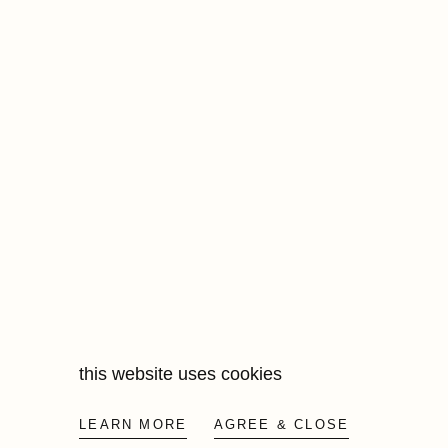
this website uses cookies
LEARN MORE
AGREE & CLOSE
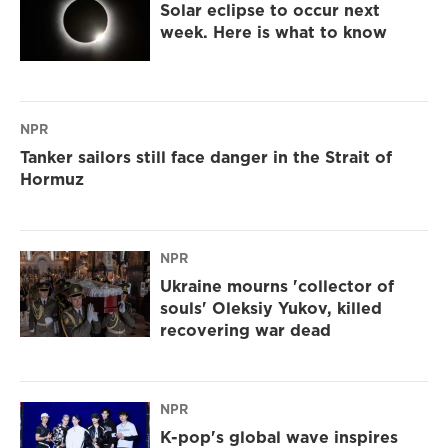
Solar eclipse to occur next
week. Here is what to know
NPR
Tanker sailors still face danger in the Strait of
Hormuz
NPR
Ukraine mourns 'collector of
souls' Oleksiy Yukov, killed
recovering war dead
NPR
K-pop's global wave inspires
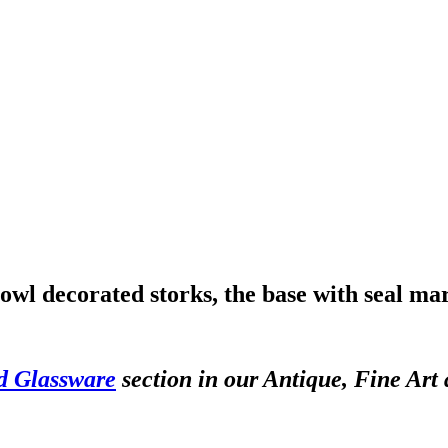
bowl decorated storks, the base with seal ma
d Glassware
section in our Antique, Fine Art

* * *

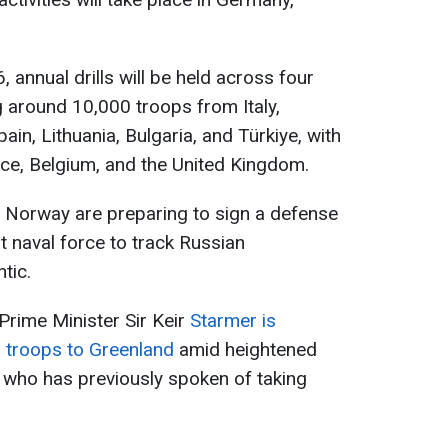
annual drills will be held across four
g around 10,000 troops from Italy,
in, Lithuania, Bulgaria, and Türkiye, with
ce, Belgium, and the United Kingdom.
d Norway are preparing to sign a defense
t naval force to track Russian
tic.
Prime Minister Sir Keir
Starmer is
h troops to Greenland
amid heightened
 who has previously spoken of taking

* * *

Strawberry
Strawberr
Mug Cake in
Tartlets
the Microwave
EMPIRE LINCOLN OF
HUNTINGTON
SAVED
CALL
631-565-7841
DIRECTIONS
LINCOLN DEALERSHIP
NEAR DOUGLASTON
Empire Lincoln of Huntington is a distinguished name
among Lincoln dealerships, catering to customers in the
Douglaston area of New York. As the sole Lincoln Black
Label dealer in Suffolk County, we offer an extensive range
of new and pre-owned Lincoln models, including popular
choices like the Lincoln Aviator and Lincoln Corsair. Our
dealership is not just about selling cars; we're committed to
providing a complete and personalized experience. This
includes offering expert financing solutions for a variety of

* * *

What the task requires: Using the listing above, copy exactly the line that contains "of new and pre-owned", the line that contains "includes offering expert", and each line that falls between them.

Result for this task:
of new and pre-owned Lincoln models, including popular
choices like the Lincoln Aviator and Lincoln Corsair. Our
dealership is not just about selling cars; we're committed to
providing a complete and personalized experience. This
includes offering expert financing solutions for a variety of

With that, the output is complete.